Trump has a documented history of attacking universities because their demographics typically do not support his politics. During the COVID-19 pandemic, his administration attempted to expel all international students on F1-visa if they were taking classes online. This policy would have made it impossible for universities to continue their academic activities. Nowadays, he is curtailing federal research grants while casting higher education as an enemy of free thought. The detentions of Rümeysa Öztürk, Mahmoud Khalil, and Badar Khan Suri do not aim to protect a Jewish community, but rather to attack universities and immigrants.

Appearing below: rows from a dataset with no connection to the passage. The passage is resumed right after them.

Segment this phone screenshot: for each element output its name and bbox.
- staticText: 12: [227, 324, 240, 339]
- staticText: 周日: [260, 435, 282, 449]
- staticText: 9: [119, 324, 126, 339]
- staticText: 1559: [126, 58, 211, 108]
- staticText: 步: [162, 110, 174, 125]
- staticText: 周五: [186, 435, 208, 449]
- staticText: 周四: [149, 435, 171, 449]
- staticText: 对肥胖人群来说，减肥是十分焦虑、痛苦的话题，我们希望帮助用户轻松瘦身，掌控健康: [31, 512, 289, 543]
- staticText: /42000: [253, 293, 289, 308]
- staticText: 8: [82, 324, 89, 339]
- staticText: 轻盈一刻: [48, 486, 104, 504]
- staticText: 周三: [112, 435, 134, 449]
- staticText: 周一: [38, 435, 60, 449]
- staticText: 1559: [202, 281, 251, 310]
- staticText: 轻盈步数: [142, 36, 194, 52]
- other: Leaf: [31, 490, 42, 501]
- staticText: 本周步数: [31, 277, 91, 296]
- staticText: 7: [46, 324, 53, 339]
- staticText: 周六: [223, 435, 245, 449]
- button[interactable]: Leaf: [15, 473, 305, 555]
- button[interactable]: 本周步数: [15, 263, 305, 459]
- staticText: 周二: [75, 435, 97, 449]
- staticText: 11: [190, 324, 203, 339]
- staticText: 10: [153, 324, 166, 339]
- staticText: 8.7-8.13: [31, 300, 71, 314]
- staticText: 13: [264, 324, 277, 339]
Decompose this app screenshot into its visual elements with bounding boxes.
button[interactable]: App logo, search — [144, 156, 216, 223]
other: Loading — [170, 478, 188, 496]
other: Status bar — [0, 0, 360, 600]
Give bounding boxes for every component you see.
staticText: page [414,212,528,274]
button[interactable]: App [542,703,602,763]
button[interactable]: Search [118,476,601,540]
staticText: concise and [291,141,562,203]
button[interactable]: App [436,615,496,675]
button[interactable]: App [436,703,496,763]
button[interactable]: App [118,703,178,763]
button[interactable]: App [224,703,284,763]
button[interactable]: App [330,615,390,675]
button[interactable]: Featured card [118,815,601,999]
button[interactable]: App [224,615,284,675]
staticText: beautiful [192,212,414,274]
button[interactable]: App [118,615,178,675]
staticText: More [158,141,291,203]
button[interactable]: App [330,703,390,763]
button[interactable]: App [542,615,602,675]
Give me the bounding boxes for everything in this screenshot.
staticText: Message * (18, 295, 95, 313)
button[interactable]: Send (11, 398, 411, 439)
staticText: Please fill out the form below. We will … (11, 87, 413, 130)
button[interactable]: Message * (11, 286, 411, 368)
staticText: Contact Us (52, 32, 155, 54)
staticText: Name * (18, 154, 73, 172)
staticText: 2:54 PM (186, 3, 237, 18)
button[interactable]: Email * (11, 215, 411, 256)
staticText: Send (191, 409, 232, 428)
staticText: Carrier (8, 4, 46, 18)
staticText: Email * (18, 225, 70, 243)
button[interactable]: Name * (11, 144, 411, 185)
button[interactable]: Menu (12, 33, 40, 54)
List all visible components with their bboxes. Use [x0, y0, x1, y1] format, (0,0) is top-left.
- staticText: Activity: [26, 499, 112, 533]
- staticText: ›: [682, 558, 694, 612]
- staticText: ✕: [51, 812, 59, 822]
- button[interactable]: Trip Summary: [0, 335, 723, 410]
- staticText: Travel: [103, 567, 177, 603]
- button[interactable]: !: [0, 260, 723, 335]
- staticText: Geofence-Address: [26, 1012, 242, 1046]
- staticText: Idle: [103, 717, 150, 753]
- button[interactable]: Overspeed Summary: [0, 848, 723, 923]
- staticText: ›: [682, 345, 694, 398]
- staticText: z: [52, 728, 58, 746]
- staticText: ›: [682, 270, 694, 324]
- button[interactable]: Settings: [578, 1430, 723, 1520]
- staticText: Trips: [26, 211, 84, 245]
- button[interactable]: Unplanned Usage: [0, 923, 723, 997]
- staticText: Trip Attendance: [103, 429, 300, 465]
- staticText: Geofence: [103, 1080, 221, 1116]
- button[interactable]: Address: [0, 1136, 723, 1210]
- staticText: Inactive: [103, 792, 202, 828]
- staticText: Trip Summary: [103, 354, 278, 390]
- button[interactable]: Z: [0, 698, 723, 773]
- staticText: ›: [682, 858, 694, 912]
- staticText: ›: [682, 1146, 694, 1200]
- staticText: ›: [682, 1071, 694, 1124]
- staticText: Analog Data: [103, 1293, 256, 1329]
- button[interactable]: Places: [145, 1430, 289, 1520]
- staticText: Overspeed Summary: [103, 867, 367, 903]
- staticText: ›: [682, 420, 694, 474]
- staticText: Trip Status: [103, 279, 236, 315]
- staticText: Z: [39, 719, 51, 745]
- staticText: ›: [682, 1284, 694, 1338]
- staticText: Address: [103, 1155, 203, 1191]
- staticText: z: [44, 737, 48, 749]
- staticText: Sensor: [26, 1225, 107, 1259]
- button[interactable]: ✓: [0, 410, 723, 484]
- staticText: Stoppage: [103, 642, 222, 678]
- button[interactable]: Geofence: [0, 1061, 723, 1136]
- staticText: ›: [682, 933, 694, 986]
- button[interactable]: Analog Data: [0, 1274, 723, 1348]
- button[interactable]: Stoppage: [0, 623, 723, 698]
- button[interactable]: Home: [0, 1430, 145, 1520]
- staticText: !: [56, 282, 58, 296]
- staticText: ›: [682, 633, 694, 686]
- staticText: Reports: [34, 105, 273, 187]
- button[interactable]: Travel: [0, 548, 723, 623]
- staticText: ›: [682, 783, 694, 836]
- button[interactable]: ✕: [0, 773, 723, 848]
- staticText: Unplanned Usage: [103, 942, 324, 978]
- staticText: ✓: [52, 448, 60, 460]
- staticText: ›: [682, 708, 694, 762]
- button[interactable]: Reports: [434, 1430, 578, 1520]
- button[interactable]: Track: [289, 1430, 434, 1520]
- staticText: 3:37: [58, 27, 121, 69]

Universities depend on their international student body. Almost half, or 40.1%, of enrolled PhD students at MIT are international. These students enter into agreements with MIT — visa sponsorship codified in Form I-20, enrollment contracts, housing guarantees, and funding commitments. When the government forcibly violates this agreement through no misdeed of either the student or the university, this encroaches on the university’s freedom. It compromises the university’s ability to seek and attract talent overseas, as well as its ability to maintain a diverse student body. It renders previous commitments between students and universities less binding, creating insecurity for all affected groups.
All the students detained have no evidence of being involved in violent protests or harassment. There have been plenty of people who were. Why detain the ones who were not, especially if you are ostensibly trying to protect Jews?
I see an obvious explanation: if the detained students had committed any crimes, it would have been easy for innocent immigrant scholars to feel safe. In contrast, any immigrant student can associate with another immigrant student who has done nothing but express their opinion. This creates an atmosphere of fear and makes immigrants, especially international scholars and ethnic minorities, want to hide, which is what Trump desires.
Knowing that ICE — Trump’s sidekicks — are prowling just a mere block away from my house in Medford, Mass., targeting visa and green card holders from top universities, is highly disconcerting. Trump wants us, immigrants or those who associate with immigrants, to be silent. I believe we should do precisely the opposite. Because, after all, isn’t detention and deportation more frightening than the alternative of living with human rights violations? I see no reason to fight to stay in Trumpsylvania. I would rather fight to not let the U.S. turn into a dystopia and fight to save the world from another deranged superpower.
Revekka Gershovich is a predoctoral research assistant at MIT Sloan with research interests in political economy — particularly propaganda, censorship, social media, and news. She has previously worked with non-profits supporting refugees and political prisoners in Russia and Ukraine, including OVD-Info, the Center for Refugee Children, and the Global Disaster Relief Team.